» **YOUR GOAL**:
All lines from the one with "Größentabelle" through the last are to be given again exactly as they stand in the data below, and only those.

(Items from a data source)

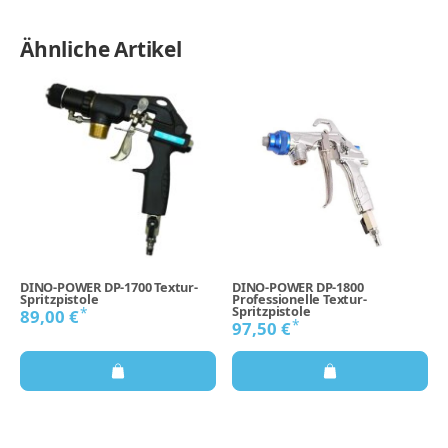
Ähnliche Artikel
DINO-POWER DP-1700 Textur-
DINO-POWER DP-1800
Spritzpistole
Professionelle Textur-
Spritzpistole
*
89,00 €
*
97,50 €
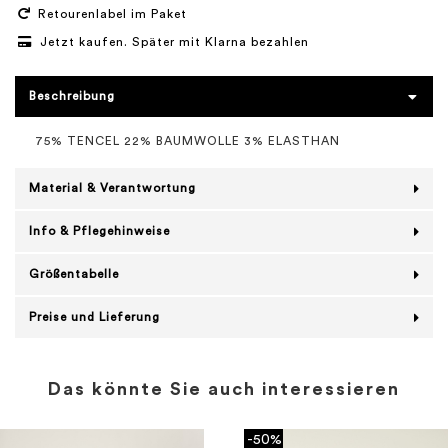
Retourenlabel im Paket
Jetzt kaufen. Später mit Klarna bezahlen
Beschreibung
75% TENCEL 22% BAUMWOLLE 3% ELASTHAN
Material & Verantwortung
Info & Pflegehinweise
Größentabelle
Preise und Lieferung
Das könnte Sie auch interessieren
-50%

» **EXPECTED ANSWER**:
Größentabelle
Preise und Lieferung
Das könnte Sie auch interessieren
-50%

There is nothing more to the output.